Su obra fue varias veces premiada (Primer Premio SCA-CPAU 2010, premio Puro Diseño 2009, Primer Premio I Bienal de Arquitectura de Rotterdam), publicada en diversas ocasiones (2G Dossier, Summa+, Barzón, Volume, Plot, Icon, Wallpaper, Architectural Digest) vendida en Tienda Malba, y nominada para el Premio Mies Crown Hall of Americas del Illinois Institute of Technology 2015/ 2022. Dio conferencias y exhibió su trabajo en varias ciudades del mundo (KU Leuven, Academy of Architecture Amsterdam, Bauhaus Academy, University of Chicago, 13th Bienal de Arquitectura de Venecia, Museo MAR, Galería Monoambiente. 

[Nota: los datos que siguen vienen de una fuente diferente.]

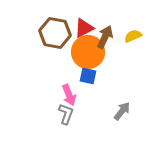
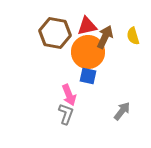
red triangle: moved 3 px right, 2 px up; rotated 15 degrees clockwise
yellow semicircle: rotated 84 degrees counterclockwise
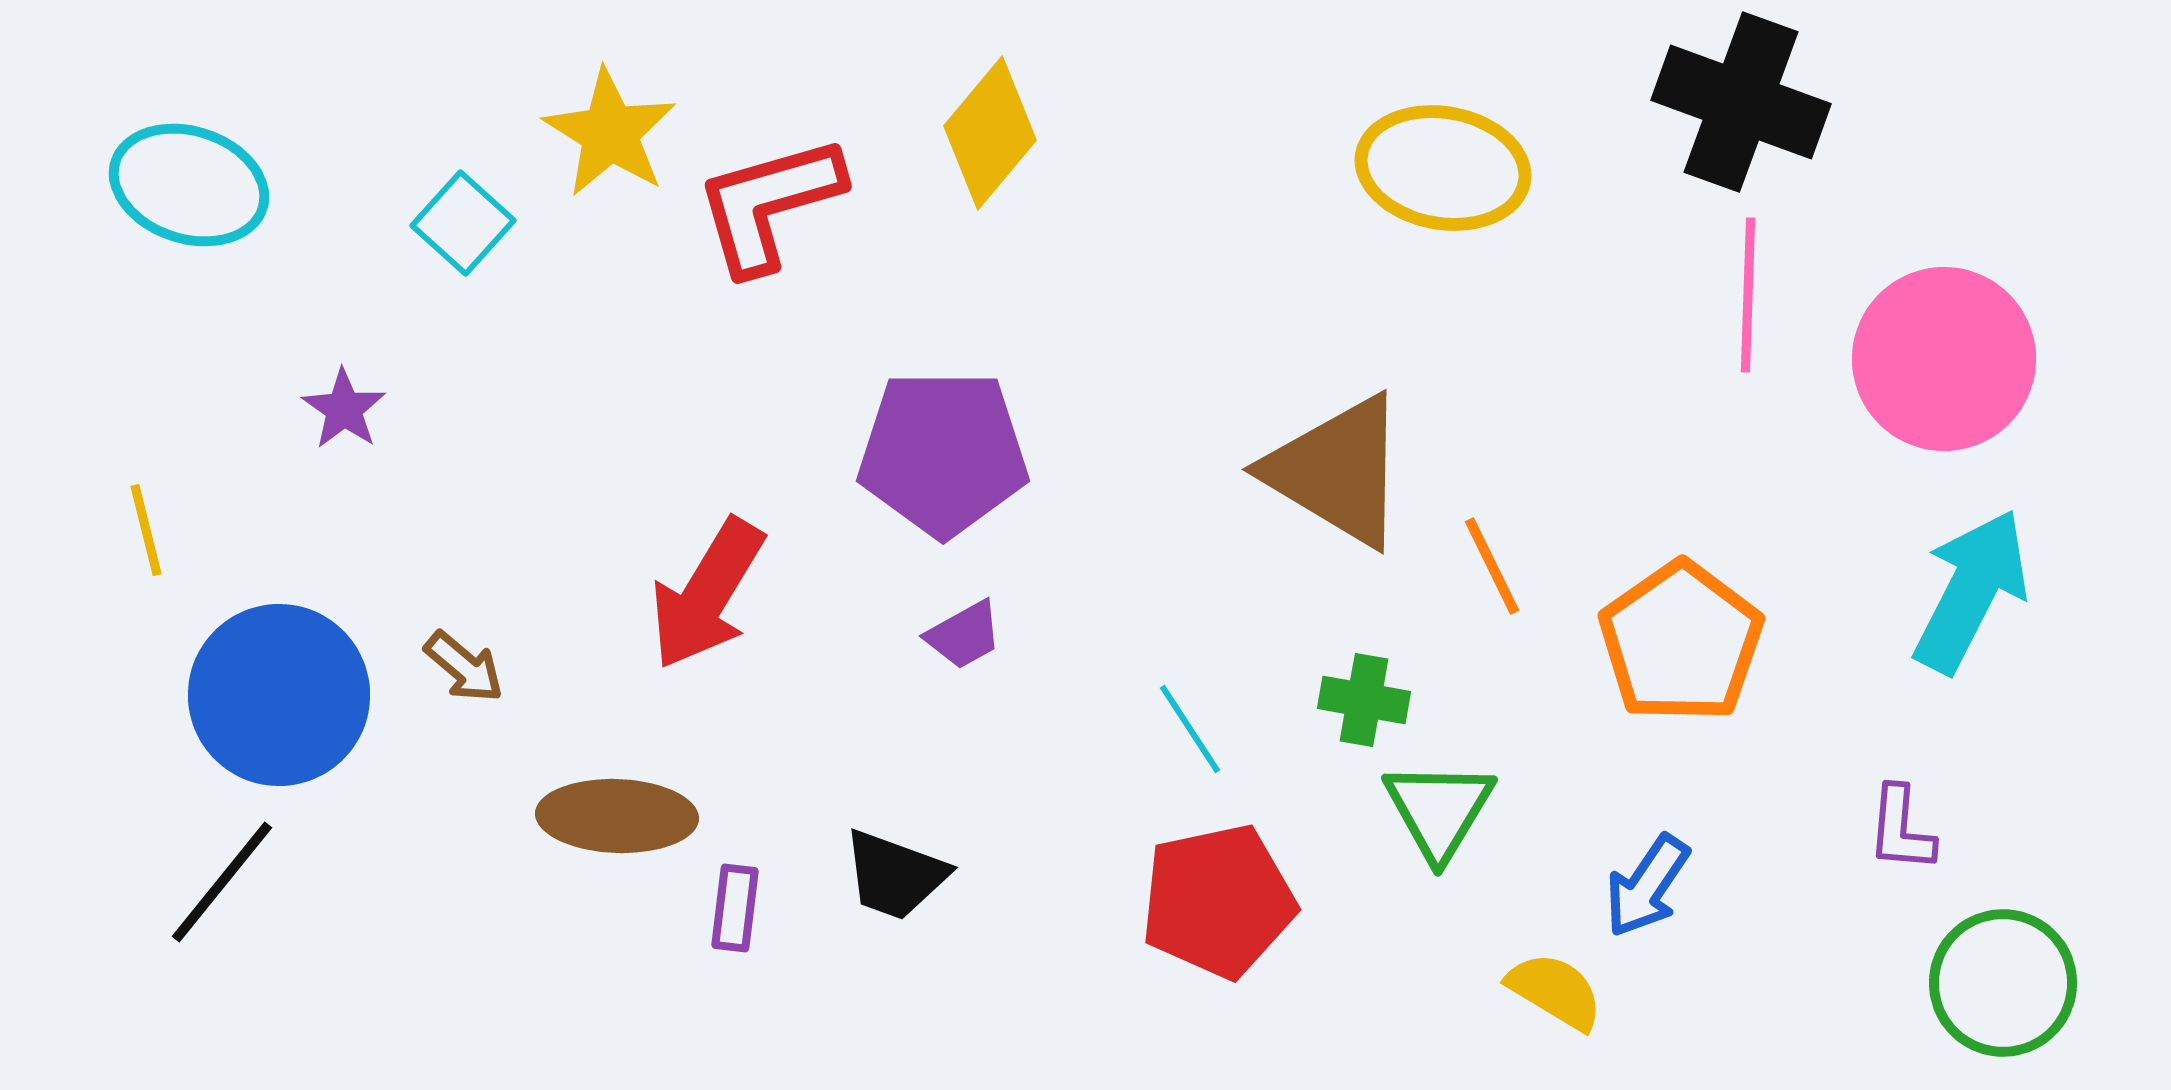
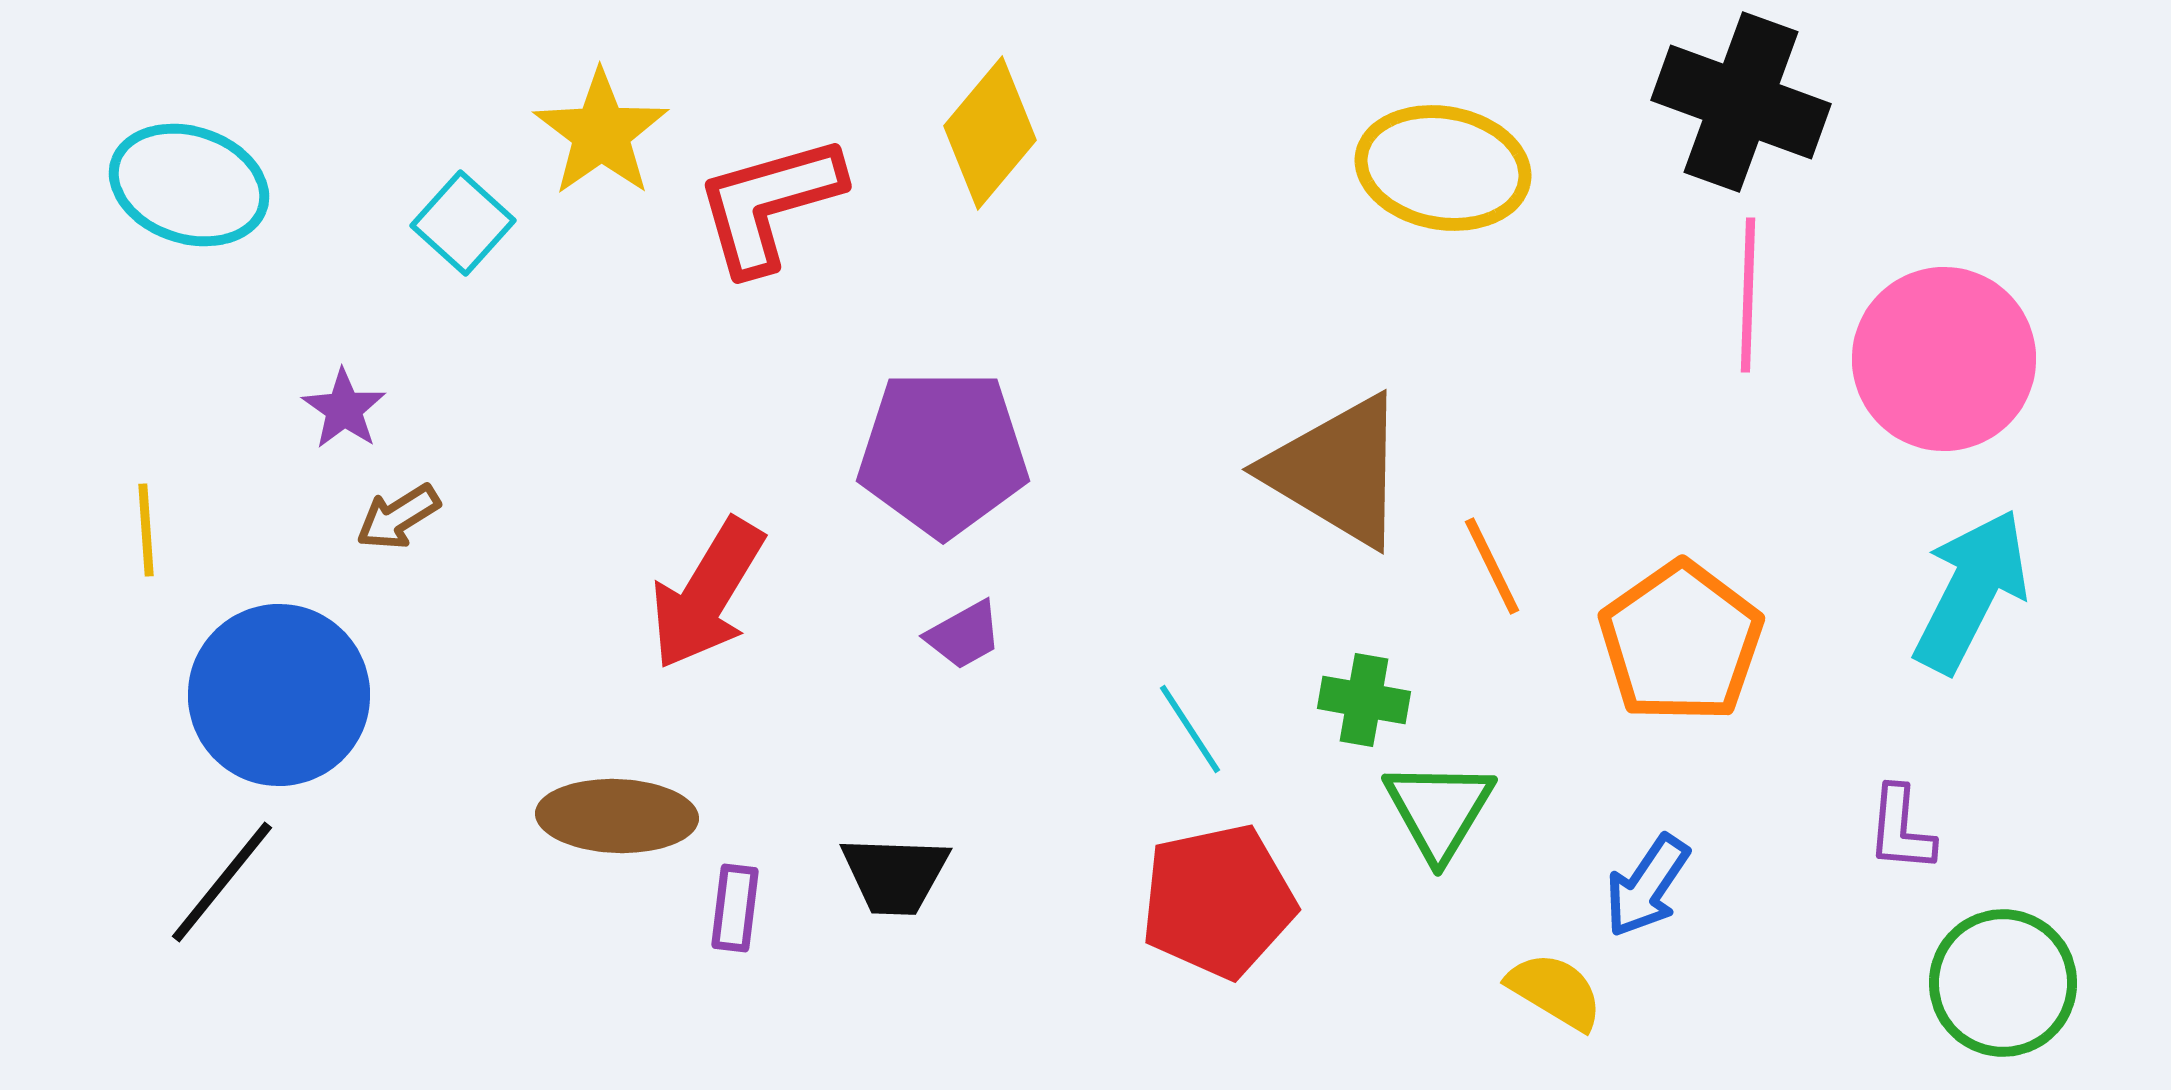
yellow star: moved 9 px left; rotated 5 degrees clockwise
yellow line: rotated 10 degrees clockwise
brown arrow: moved 66 px left, 150 px up; rotated 108 degrees clockwise
black trapezoid: rotated 18 degrees counterclockwise
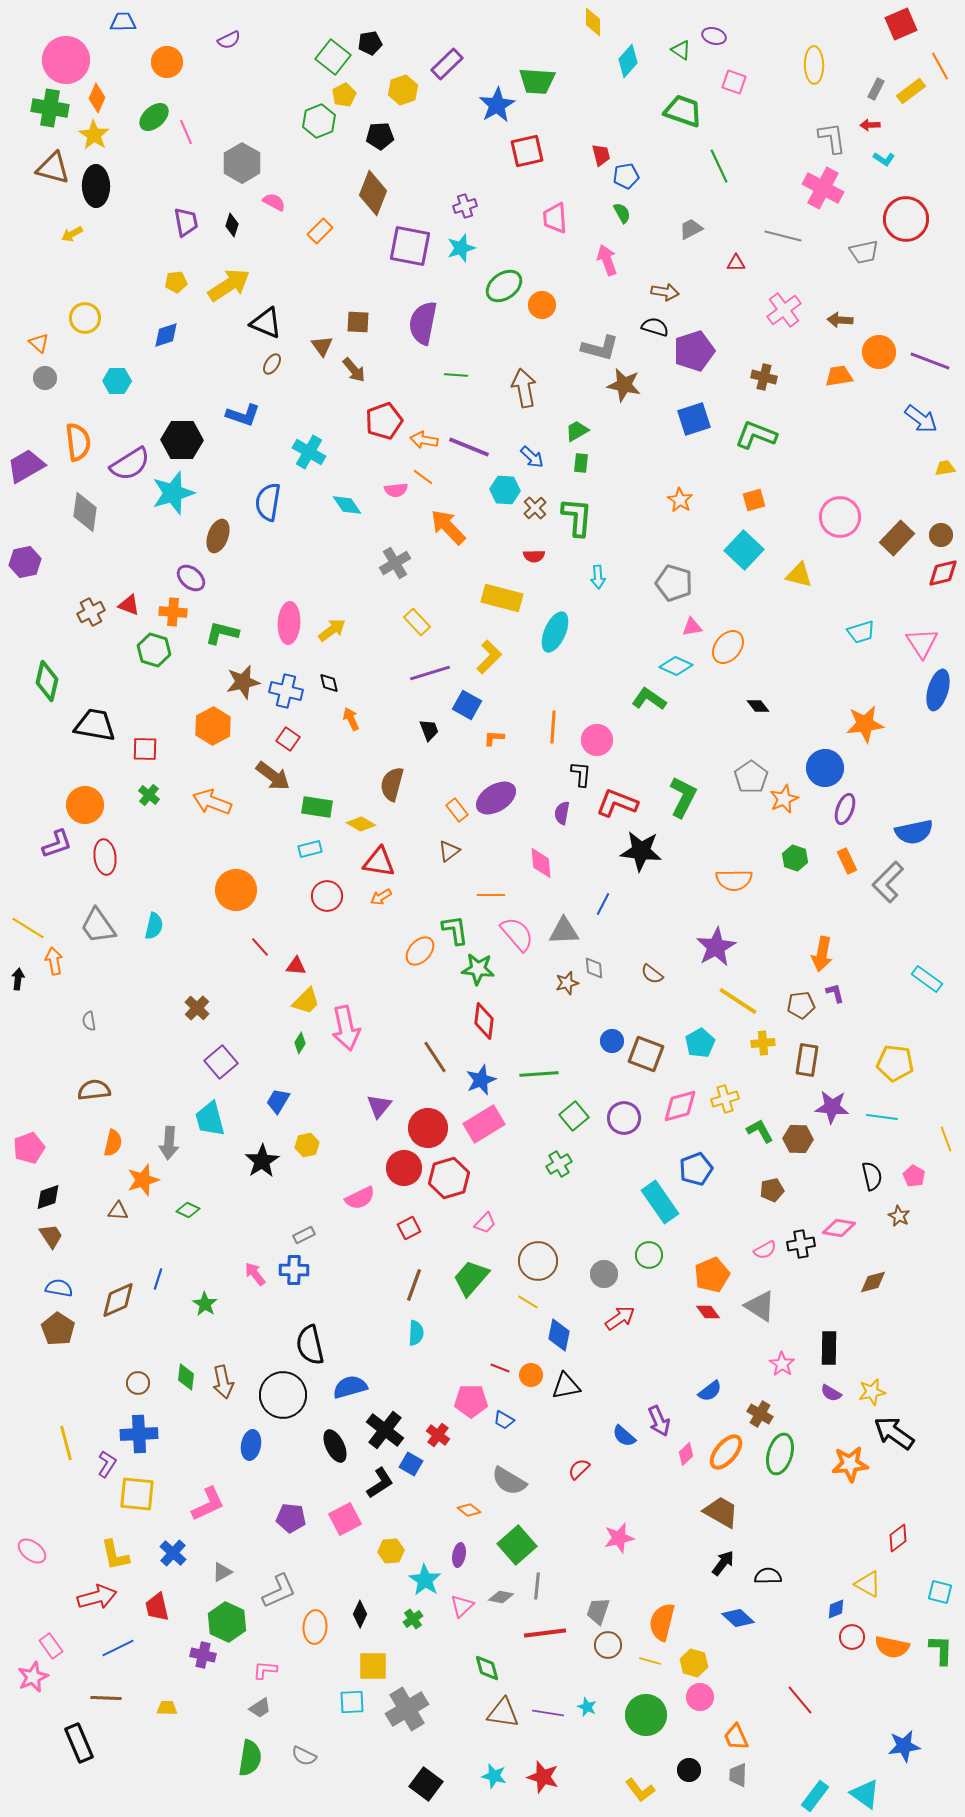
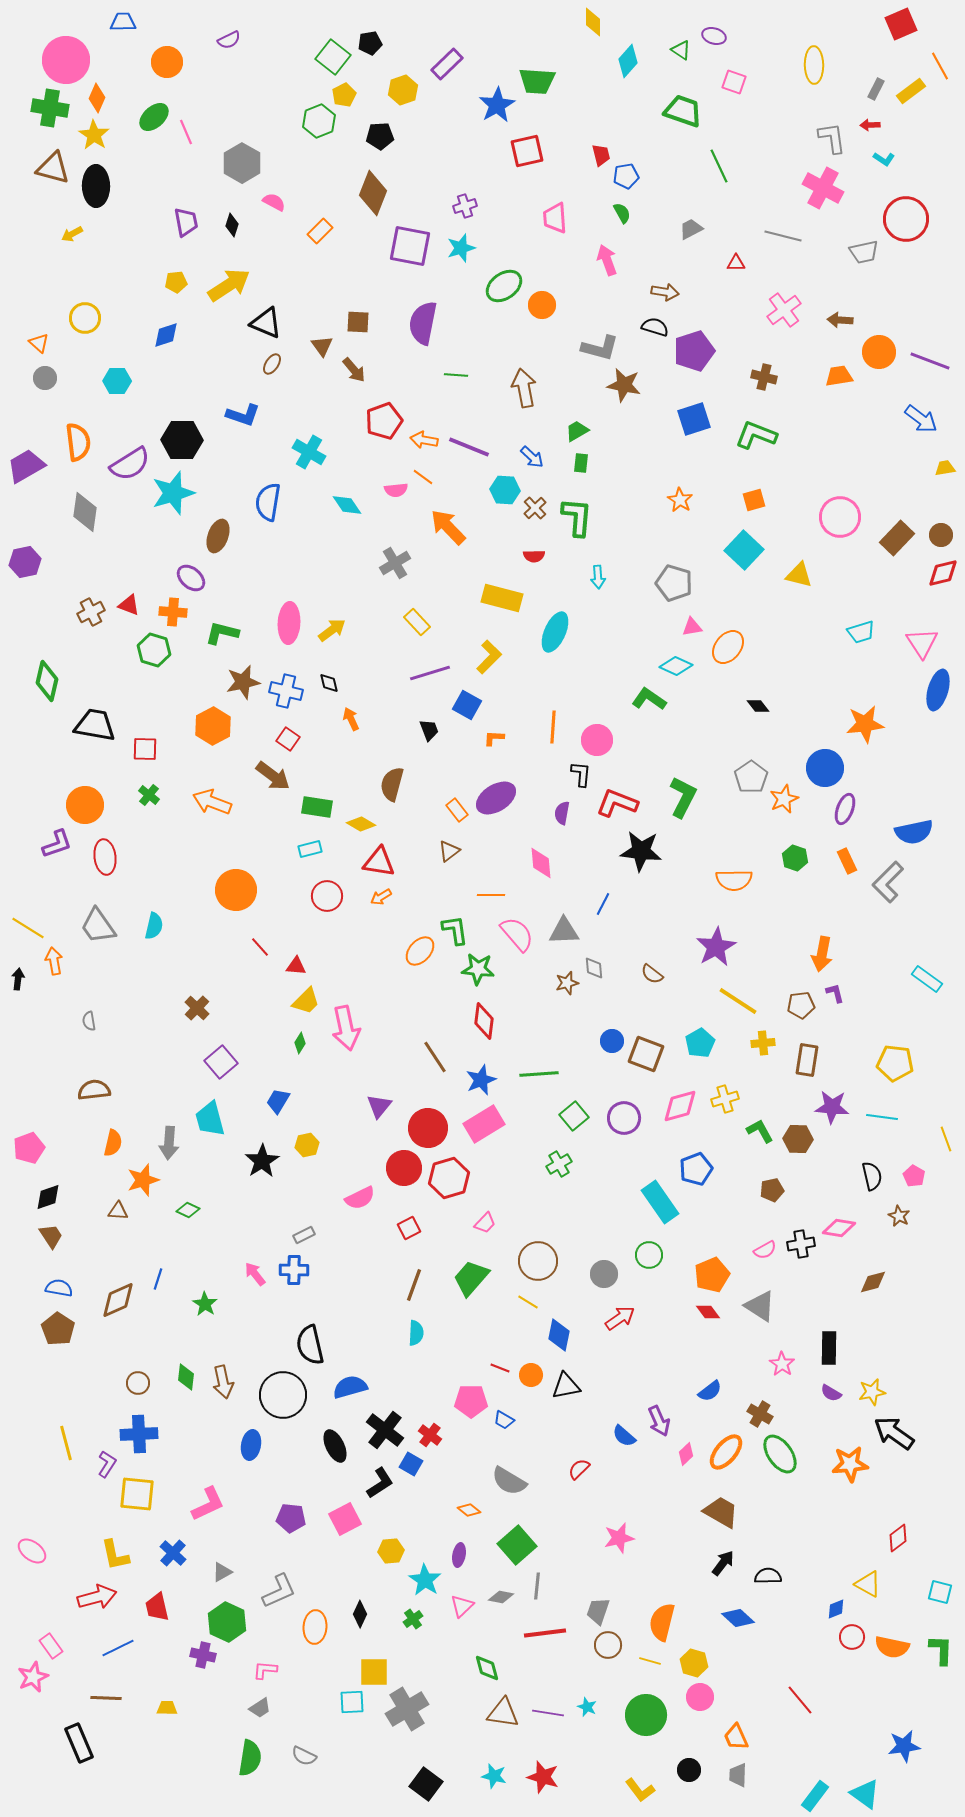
red cross at (438, 1435): moved 8 px left
green ellipse at (780, 1454): rotated 51 degrees counterclockwise
yellow square at (373, 1666): moved 1 px right, 6 px down
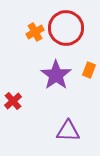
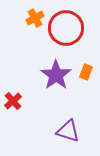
orange cross: moved 14 px up
orange rectangle: moved 3 px left, 2 px down
purple triangle: rotated 15 degrees clockwise
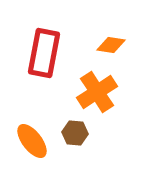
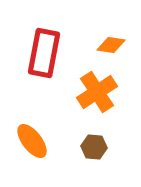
brown hexagon: moved 19 px right, 14 px down
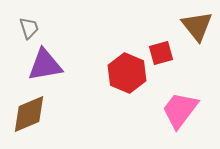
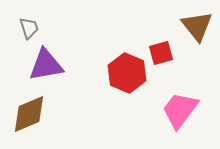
purple triangle: moved 1 px right
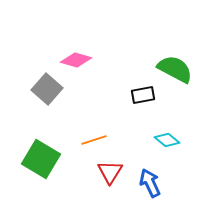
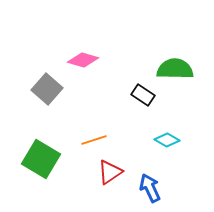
pink diamond: moved 7 px right
green semicircle: rotated 27 degrees counterclockwise
black rectangle: rotated 45 degrees clockwise
cyan diamond: rotated 10 degrees counterclockwise
red triangle: rotated 24 degrees clockwise
blue arrow: moved 5 px down
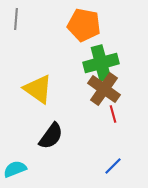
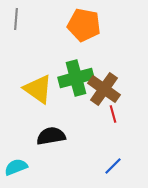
green cross: moved 25 px left, 15 px down
black semicircle: rotated 136 degrees counterclockwise
cyan semicircle: moved 1 px right, 2 px up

Las obras que conforman ACRILIA son realizadas con sobrantes, retazos y descartes de acrílico que la empresa Paolini le cede a la artista. Ella, con cautela, minuciosidad y aprovechando al máximo cada centímetro del acrílico, se inserta de este modo en la cadena de producción como un engranaje más. Asimismo Rascovsky, reutiliza su propio sobrante para la realización de talleres o los propios negativos de sus obras; y, por último; el sobrante final lo restituye a la empresa para su reciclado.